Camino enérgicamente, sin dar importancia a mi vestimenta tan, pero tan fuera de lo normal. Sin mirarle rodeo el sofá, me coloco delante de la televisión y me arrodillo sobre la mullida alfombra para alcanzar un enchufe que hay bajo el televisor. Me inclino hacia delante para conectar el cargador de mi móvil. En cuanto me levanto, doy un pequeño respingo al sentirlo pegado a mí. Intento contener la risa para que no descubra mi plan. Bloquea mi espalda impidiéndome dar la vuelta. Percibo cómo sus manos acarician mis brazos pasando de los hombros a las muñecas mientras entierra la cabeza en mi cuello y aspira mi aroma. ¡Qué fácil ha sido!

Sus fuertes manos ciñen ahora mi cintura y me atrae hacia a él con ímpetu. Me estremezco al sentir su erección detrás de mí, sobre mis nalgas. Decido jugar un poco, y haciéndome la tonta añado:

—No he encontrado en el armario ni un solo pijama qué ponerme, creo que esto es lo más parecido que hay.

—No sabes cuánto me alegro de que no hayas encontrado nada mejor.

Sonrío para mí al constatar que está mordiendo el anzuelo.

Sus manos siguen recorriéndome entera desde atrás. Ahora suben por mi estómago y buscan mis pechos.

Poco a poco me voy dando la vuelta, su cabeza desciende y nuestras narices casi chocan. Está a punto de besarme, quiero que lo haga, pero me puede más la diversión del momento y saber si puedo llegar todavía más lejos. Lo cierto es que estoy empezando a ser consciente de mi poder y cómo puedo influir en él, conociendo sus puntos débiles es mucho más fácil mover los hilos que deseo. Toda esta situación hace que arda en deseos de experimentar, de poner a prueba mi habilidad y su resistencia.

Me retiro con sutileza, me recoloco el sinuoso vestido donde ya se perciben mis pezones endurecidos.

—¿Nos sentamos a mirar el programa?

Marcello parpadea confuso. Se gira hacia la televisión, recoge el mando del sofá y la apaga. Mi alter ego comienza a dar saltitos de alegría frente a lo que me espera, pero la parte más dura de mí, le arrebata el mando y vuelve a encenderla; he decidido seguir jugando..

—Me gusta este programa —menciono de pasada dirigiéndome hacia el sofá.

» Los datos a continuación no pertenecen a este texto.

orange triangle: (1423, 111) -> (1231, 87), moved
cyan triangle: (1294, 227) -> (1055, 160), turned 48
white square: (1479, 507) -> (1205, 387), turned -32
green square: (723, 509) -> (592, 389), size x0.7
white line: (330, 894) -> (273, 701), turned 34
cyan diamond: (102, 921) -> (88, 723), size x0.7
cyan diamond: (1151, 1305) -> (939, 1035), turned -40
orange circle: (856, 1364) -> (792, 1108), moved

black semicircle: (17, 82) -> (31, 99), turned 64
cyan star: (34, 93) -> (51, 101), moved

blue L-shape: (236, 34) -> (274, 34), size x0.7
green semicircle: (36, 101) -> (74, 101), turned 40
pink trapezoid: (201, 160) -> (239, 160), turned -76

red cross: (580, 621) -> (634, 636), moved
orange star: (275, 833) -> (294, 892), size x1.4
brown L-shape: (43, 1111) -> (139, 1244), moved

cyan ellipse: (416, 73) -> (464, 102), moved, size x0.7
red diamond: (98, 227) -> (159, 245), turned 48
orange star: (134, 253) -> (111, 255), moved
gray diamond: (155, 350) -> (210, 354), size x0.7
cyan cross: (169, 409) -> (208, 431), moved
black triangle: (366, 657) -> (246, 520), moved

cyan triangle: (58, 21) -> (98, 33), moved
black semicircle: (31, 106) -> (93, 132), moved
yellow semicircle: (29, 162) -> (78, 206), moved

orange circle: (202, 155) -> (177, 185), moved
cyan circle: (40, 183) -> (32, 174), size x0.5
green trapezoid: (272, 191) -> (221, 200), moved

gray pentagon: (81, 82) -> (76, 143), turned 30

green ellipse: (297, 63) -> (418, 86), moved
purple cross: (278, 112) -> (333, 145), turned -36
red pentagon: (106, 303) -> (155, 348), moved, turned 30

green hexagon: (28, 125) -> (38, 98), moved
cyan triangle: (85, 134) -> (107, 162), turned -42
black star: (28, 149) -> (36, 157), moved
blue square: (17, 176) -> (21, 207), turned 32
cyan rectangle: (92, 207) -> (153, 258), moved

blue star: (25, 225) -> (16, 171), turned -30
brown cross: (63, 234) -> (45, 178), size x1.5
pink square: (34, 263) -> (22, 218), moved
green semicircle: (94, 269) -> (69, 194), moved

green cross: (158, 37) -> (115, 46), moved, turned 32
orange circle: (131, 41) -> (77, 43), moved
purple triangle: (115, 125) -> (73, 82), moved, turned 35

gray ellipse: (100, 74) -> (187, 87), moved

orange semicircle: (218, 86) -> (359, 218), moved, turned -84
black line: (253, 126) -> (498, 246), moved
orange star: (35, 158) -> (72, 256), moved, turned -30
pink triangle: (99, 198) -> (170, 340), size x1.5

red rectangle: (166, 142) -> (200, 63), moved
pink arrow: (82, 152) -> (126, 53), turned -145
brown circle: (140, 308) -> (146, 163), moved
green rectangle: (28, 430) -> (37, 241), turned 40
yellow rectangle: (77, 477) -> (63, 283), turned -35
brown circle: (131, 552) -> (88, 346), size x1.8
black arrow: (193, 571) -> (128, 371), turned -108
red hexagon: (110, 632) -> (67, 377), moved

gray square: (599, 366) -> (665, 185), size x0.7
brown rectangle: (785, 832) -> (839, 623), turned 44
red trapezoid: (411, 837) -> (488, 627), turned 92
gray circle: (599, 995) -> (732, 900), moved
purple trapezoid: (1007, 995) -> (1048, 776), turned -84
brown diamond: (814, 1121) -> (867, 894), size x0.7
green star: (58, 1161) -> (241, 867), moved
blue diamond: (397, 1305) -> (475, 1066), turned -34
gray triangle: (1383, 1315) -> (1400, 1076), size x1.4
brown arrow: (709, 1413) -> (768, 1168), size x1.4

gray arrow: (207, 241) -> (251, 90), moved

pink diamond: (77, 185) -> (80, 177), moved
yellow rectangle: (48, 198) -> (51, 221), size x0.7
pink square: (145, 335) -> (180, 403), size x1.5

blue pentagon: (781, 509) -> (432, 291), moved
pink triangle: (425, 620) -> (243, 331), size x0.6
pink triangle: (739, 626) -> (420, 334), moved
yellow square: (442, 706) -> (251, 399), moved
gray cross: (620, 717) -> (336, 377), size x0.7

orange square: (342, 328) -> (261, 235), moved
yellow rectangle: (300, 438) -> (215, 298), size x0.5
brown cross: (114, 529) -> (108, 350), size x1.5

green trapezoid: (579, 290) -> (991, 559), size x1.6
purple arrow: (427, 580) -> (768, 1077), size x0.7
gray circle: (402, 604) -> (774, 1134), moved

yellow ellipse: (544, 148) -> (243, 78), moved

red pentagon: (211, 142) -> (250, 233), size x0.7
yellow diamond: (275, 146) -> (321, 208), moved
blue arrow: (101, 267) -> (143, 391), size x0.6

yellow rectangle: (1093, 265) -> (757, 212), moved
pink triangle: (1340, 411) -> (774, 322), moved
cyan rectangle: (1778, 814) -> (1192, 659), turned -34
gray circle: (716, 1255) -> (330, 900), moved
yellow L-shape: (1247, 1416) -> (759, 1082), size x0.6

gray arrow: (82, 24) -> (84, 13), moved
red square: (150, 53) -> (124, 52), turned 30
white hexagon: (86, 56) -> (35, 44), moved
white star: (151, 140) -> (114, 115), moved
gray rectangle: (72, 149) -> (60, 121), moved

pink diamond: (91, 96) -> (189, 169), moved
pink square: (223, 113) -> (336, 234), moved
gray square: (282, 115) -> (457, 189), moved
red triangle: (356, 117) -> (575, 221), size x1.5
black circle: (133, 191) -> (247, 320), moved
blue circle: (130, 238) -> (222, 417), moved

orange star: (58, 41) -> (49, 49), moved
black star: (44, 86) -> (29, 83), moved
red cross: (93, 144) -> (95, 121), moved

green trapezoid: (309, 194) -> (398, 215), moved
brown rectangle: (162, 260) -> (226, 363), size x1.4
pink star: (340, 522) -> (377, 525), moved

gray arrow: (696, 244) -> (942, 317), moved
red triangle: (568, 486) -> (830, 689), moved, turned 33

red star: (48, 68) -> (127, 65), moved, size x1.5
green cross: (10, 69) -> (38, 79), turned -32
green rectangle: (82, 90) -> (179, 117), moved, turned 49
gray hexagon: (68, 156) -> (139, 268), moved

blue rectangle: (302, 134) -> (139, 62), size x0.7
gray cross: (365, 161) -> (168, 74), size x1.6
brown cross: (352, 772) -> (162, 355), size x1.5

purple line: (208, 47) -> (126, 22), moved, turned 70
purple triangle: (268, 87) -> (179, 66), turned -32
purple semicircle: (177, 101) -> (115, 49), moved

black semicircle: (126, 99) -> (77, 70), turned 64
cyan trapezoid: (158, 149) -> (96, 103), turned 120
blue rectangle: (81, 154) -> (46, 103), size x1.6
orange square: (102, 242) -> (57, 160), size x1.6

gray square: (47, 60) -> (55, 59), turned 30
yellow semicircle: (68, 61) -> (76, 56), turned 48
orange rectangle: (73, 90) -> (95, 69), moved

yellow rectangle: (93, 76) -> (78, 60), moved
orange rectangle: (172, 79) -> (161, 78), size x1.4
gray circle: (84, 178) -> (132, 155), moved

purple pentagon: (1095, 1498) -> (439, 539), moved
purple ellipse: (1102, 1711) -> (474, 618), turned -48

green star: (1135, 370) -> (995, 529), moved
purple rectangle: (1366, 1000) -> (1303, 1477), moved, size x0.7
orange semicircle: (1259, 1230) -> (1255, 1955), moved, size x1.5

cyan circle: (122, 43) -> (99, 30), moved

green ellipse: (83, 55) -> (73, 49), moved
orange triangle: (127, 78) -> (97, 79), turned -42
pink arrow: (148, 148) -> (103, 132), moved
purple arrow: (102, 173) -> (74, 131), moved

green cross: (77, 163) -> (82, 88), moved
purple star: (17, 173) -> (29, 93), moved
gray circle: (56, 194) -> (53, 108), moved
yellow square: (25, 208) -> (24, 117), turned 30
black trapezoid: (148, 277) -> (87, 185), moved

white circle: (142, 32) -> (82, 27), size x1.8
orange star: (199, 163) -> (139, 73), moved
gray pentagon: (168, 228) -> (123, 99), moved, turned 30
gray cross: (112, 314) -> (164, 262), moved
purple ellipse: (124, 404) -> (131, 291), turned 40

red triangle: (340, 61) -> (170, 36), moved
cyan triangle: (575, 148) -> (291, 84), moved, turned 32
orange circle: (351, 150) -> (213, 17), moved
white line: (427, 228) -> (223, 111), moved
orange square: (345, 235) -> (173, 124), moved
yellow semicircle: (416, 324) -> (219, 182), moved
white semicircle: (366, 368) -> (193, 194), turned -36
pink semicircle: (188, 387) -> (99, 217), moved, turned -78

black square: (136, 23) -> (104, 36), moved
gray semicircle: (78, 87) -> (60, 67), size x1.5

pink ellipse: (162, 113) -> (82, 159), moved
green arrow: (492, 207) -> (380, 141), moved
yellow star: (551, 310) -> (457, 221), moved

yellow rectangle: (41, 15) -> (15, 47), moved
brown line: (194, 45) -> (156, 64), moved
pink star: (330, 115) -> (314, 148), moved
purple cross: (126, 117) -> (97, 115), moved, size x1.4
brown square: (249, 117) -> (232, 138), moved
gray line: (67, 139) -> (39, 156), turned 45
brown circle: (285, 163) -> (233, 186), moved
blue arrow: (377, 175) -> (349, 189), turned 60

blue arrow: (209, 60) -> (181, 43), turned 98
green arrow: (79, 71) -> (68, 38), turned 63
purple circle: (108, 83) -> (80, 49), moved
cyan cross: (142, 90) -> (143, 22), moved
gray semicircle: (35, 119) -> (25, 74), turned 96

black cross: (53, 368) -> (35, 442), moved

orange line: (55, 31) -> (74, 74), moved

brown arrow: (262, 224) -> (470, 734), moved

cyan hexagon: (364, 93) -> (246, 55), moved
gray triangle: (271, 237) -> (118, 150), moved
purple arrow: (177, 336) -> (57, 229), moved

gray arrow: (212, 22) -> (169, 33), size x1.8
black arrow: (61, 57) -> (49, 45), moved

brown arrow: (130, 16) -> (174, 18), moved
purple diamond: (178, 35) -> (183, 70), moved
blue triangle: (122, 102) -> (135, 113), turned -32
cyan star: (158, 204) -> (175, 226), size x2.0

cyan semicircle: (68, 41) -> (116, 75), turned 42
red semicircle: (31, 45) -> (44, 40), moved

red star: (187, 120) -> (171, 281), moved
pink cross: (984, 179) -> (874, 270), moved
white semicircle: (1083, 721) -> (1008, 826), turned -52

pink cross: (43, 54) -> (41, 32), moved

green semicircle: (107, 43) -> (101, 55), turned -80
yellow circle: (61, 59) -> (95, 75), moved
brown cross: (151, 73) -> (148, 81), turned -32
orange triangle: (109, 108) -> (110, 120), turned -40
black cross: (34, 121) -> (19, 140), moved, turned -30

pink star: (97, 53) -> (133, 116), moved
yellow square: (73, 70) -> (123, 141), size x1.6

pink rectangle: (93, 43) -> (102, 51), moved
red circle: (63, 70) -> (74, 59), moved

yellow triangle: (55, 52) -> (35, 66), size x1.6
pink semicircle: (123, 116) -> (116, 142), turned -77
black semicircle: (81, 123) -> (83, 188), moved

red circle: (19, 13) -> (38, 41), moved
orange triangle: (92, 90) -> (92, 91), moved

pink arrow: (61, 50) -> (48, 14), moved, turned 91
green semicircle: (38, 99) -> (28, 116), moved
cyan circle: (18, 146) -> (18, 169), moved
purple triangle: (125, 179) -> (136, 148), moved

Él me sigue. Se sienta a mi lado, pero de repente las tetas de la italiana gritona no le interesan. Ahora prefiere las mías. No deja de mirarme, se acerca y alza un dedo índice que presiona ligeramente mi labio inferior, luego lo desliza por la barbilla, el cuello y llega hasta el centro del pecho, una vez ahí abre la mano y abarca la totalidad de mi seno izquierdo, lo masajea y yo estoy a punto de dejarme llevar, como en otras ocasiones. Pero no, me he prometido sobrepasar nuevos límites.

—Vaya, parece que al final ese tío va a llevarse el coche —comento sin dejar de mirar la televisión. Marcello ni se inmuta. Se acerca un poco más y me besa un hombro. Mi corazón late muy fuerte, le deseo con todas mis fuerzas. Como siempre, su delicadeza me deja paralizada a la par que anhelante, pero esta vez me resisto a caer en la tentación. Cogiendo fuerzas de donde no tengo me aparto, me vuelvo a centrar en la televisión e incluso subo el volumen. Lo lamento, Marcello, pero no, no quiero delicadeza ahora, quiero que aguantes hasta que no puedas más, me cojas y me hagas tuya sin contemplaciones.

Al ver que yo no pongo de mi parte, cambia de táctica. Me coge la mano, la besa y la masajea un tiempo, cuando se cansa, la deja caer sobre su muslo muy cerca de su entrepierna. Abro unos ojos como platos. Retiro la mano rápidamente dándole a entender que no me he dado cuenta de nada. Marcello suspira, está empezando a ponerse nervioso. Yo le miro como diciendo: "¿Qué pasa?", él no responde. Vuelve a suspirar frustrado, coge un cojín y se lo planta sobre las piernas, posiblemente para que yo no vea su erección. Entonces ya no puedo aguantarlo más, empiezo a reír a carcajada limpia y él me mira muy serio, intentando averiguar qué me hace tanta gracia. Finalmente consigo disimular fingiendo que lo que me ha hecho reír es el programa.

Me recuesto nuevamente sobre el sofá. De reojo percibo que aún me mira. Así que estiro las piernas, paso distraídamente las manos entre mis suaves muslos, incluso me atrevo a ajustarme las gomas del tanga a las caderas con disimulo.

Noto como Marcello coge aire. Le miro. Él me contempla con los ojos encendidos y sin más, deja el cojín a un lado y me dice:

—Lo siento, Ingrid, pero vamos a hacer el amor, luego ya puedes ver el dichoso programa si quieres.

Me quedo muy seria. No me toca, no invade mi espacio, pero me acecha como un puma agazapado, sé que al mínimo movimiento me atrapará y me hará suya.

Sonrío.

—Yo no quiero que me hagas el amor —le suelto frente a su cara desconcertada.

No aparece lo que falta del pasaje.